§ **EXERCISE DETAILS**:
Exactly as written, return all the data, leaving its pictures behind.

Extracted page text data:
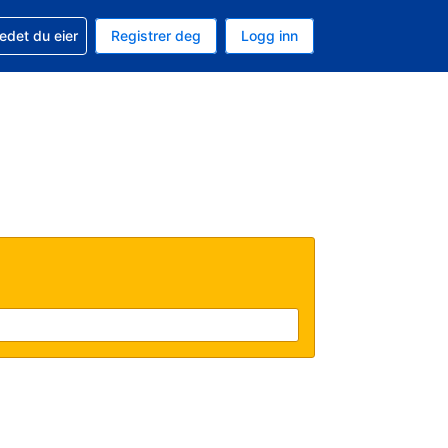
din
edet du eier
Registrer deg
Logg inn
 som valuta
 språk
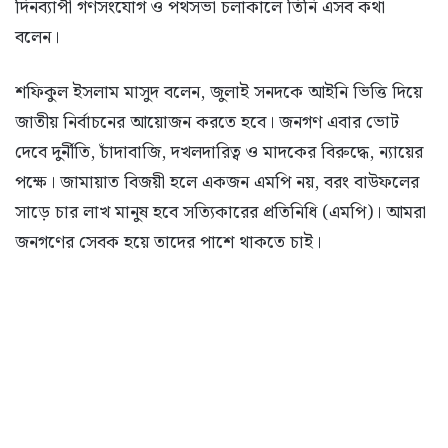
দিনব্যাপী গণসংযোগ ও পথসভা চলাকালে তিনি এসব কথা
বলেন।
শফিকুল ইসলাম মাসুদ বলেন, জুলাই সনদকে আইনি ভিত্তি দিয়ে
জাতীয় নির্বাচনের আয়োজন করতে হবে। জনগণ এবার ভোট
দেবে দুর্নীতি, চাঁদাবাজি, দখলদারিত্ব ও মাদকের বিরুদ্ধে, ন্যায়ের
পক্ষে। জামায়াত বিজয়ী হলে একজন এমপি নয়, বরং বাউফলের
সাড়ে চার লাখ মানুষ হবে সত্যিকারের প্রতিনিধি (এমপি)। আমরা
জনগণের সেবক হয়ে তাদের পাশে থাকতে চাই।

§ **RESULT OF THIS EXERCISE**:
din
edet du eier
Registrer deg
Logg inn
 som valuta
 språk
দিনব্যাপী গণসংযোগ ও পথসভা চলাকালে তিনি এসব কথা
বলেন।
শফিকুল ইসলাম মাসুদ বলেন, জুলাই সনদকে আইনি ভিত্তি দিয়ে
জাতীয় নির্বাচনের আয়োজন করতে হবে। জনগণ এবার ভোট
দেবে দুর্নীতি, চাঁদাবাজি, দখলদারিত্ব ও মাদকের বিরুদ্ধে, ন্যায়ের
পক্ষে। জামায়াত বিজয়ী হলে একজন এমপি নয়, বরং বাউফলের
সাড়ে চার লাখ মানুষ হবে সত্যিকারের প্রতিনিধি (এমপি)। আমরা
জনগণের সেবক হয়ে তাদের পাশে থাকতে চাই।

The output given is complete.